Shorttags - the odd side of HTML 4.01

Author(s) and publish date

By:

Olivier Thereaux

Published:

9 October 2007

HTML 4.01 or XHTML 1.0? The choice between the two popular ways of authoring for the web seldom yields a clear answer: after all, the two languages share the same semantics, and the differences are mostly about the writing style.

Advocates of the XHTML style will hail the potential of XML for transformation and processing. Advocates of HTML 4.01 will generally reply that Internet Explorer, as of today, does not recognize the preferred media type for XHTML. As a result, most people serve XHTML in a way tantamount to serving tag soup to browsers: in that logic, using HTML 4.01 is the actually "strict" choice.

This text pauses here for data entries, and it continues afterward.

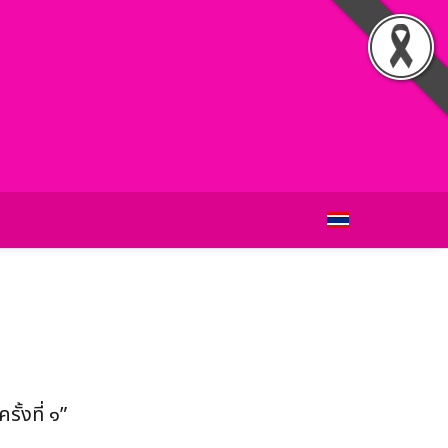
้งที่ ๑”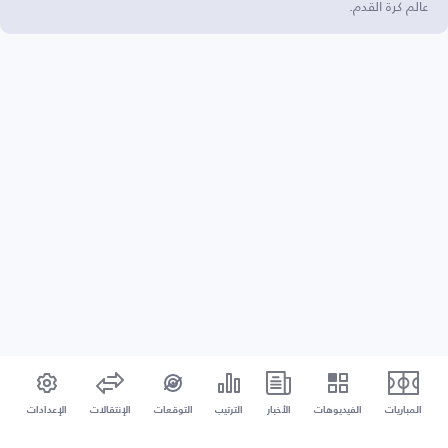
عالم كرة القدم.
المباريات
الفيديوهات
الأخبار
الترتيب
التوقعات
الإنتقالات
الإعدادات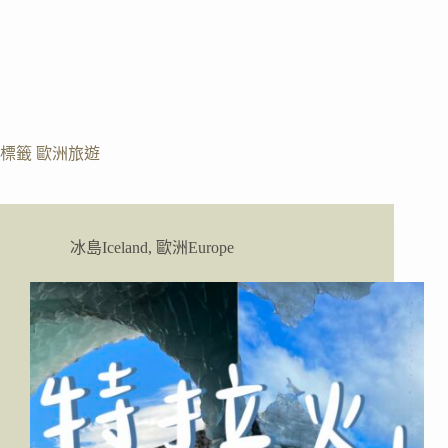
標籤
歐洲旅遊
冰島Iceland
,
歐洲Europe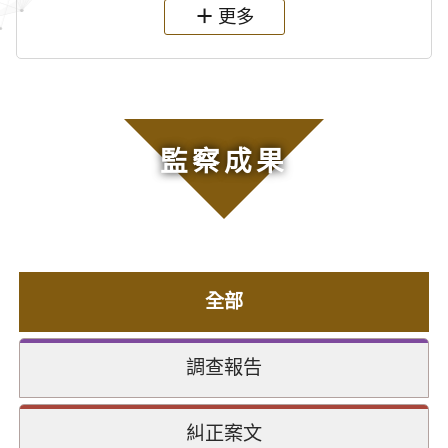
更多
監察成果
全部
調查報告
糾正案文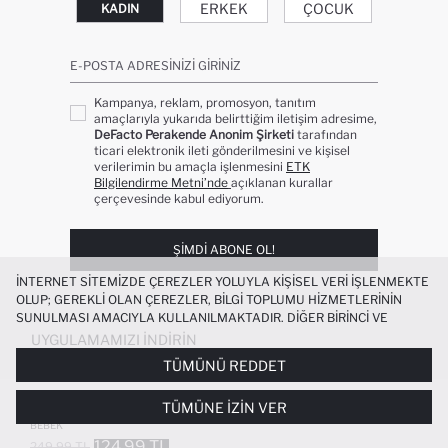
ERKEK
ÇOCUK
KADIN
E-POSTA ADRESINIZI GIRINIZ
Kampanya, reklam, promosyon, tanıtım
amaçlarıyla yukarıda belirttiğim iletişim adresime,
DeFacto Perakende Anonim Şirketi
tarafından
ticari elektronik ileti gönderilmesini ve kişisel
verilerimin bu amaçla işlenmesini
ETK
Bilgilendirme Metni’nde
açıklanan kurallar
çerçevesinde kabul ediyorum.
ŞIMDI ABONE OL!
İNTERNET SITEMIZDE ÇEREZLER YOLUYLA KIŞISEL VERI IŞLENMEKTE
OLUP; GEREKLI OLAN ÇEREZLER, BILGI TOPLUMU HIZMETLERININ
SUNULMASI AMACIYLA KULLANILMAKTADIR. DIĞER BIRINCI VE
ÜÇÜNCÜ TARAF ÇEREZLER ISE SIZE DAHA IYI BIR ALIŞVERIŞ
UYGULAMAMIZI İNDIRIN
DENEYIMI SUNULABILMESI, SITEMIZIN DAHA IŞLEVSEL KILINMASI VE
TÜMÜNÜ REDDET
KIŞISELLEŞTIRMESI VE AÇIK RIZA VERMENIZ HALINDE, SIZLERE
YÖNELIK PAZARLAMA FAALIYETLERININ YAPILMASI AMAÇLARIYLA
%100 PAMUK REGULAR FIT DINOZOR
TÜMÜNE İZIN VER
SINIRLI OLARAK KULLANILACAKTIR. ÇEREZLERE DAIR TERCIHLERINIZI
BASKILI KISA KOLLU TIŞÖRT ERKEK
ÇEREZ TERCIHLERI
PANELI ARACILIĞIYLA HER ZAMAN YÖNETEBILIR,
BEBEK
ÇEREZLERLE ILGILI DAHA DETAYLI BILGIYE
ÇEREZ AYDINLATMA
124.99 TL
249.99 TL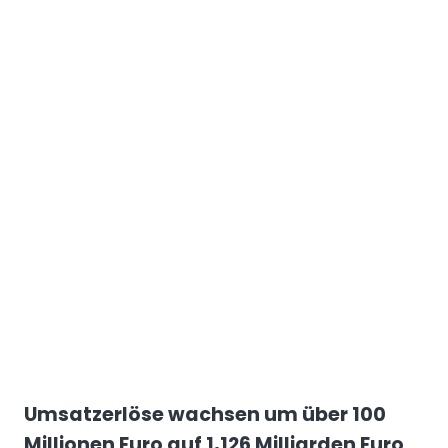
Umsatzerlöse wachsen um über 100
Millionen Euro auf 1,126 Milliarden Euro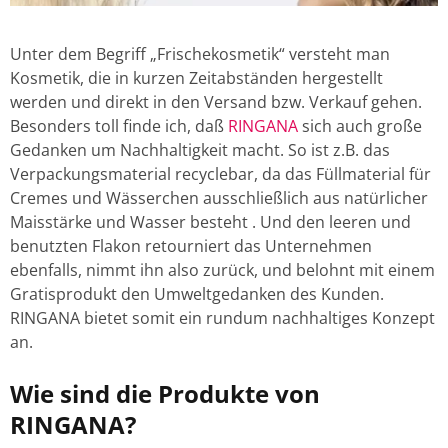
Unter dem Begriff „Frischekosmetik“ versteht man
Kosmetik, die in kurzen Zeitabständen hergestellt
werden und direkt in den Versand bzw. Verkauf gehen.
Besonders toll finde ich, daß
RINGANA
sich auch große
Gedanken um Nachhaltigkeit macht. So ist z.B. das
Verpackungsmaterial recyclebar, da das Füllmaterial für
Cremes und Wässerchen ausschließlich aus natürlicher
Maisstärke und Wasser besteht . Und den leeren und
benutzten Flakon retourniert das Unternehmen
ebenfalls, nimmt ihn also zurück, und belohnt mit einem
Gratisprodukt den Umweltgedanken des Kunden.
RINGANA bietet somit ein rundum nachhaltiges Konzept
an.
Wie sind die Produkte von
RINGANA?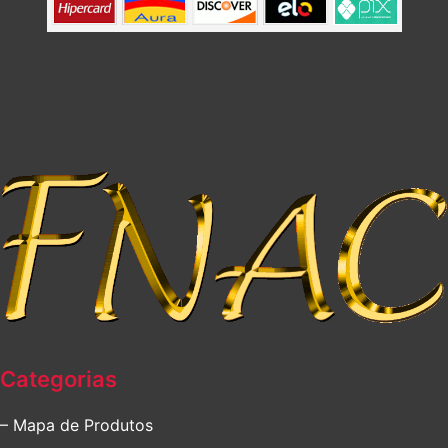
Categorias
– Mapa de Produtos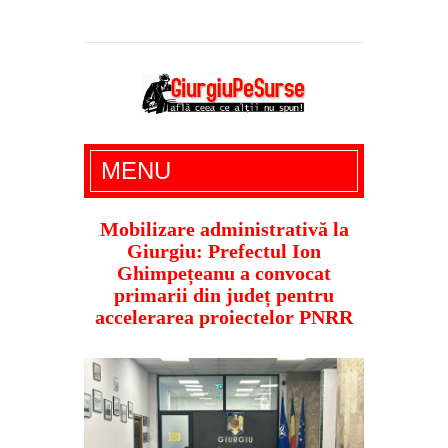
Giurgiu Pe Surse – actualitate giurgiu,
MENU
administratie giurgiu, stiri politice, social
economic, editoriale giurgiu, dezvaluiri,
Mobilizare administrativă la
Giurgiu: Prefectul Ion
soc, cancan, stiri locale
Ghimpețeanu a convocat
primarii din județ pentru
accelerarea proiectelor PNRR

Both are quite correct, but for anyone authoring (X)HTML by hand, there is one very good reason, often overlooked, to prefer the XHTML syntax to the "classic" HTML one: shorttags.

Shortwhat?

Let's look at the following piece of HTML markup.

    <p<a href="/">first part of the text</> second part

Now for the surprising part: The above is proper HTML. Valid, conformant, everything. It uses an ill-known feature of SGML called shorthand markup, which was authorized in HTML up to HTML 4.01. But what used to be a "cool" feature for SGML experts becomes a liability in HTML, where the construct is more likely to appear as a typo than as a conscious choice.

All could be fine if this form typo-that-happens-to-be-legal was properly implemented in contemporary HTML user-agents. It is not. In the example above, </> is supposed to close the <a> element. In most browsers today, it does not, and the second part of the text will be part of the link, when it should not. try it.

validation as helping tool

This is reason enough for me, as clumsy author of HTML, to prefer the XHTML document types, notwithstanding all the media type debate: validation is an incentive to keep my code clean. XHTML forces me to close my elements, put my attributes behind quotes, and it won't let disruptive typos pass as valid.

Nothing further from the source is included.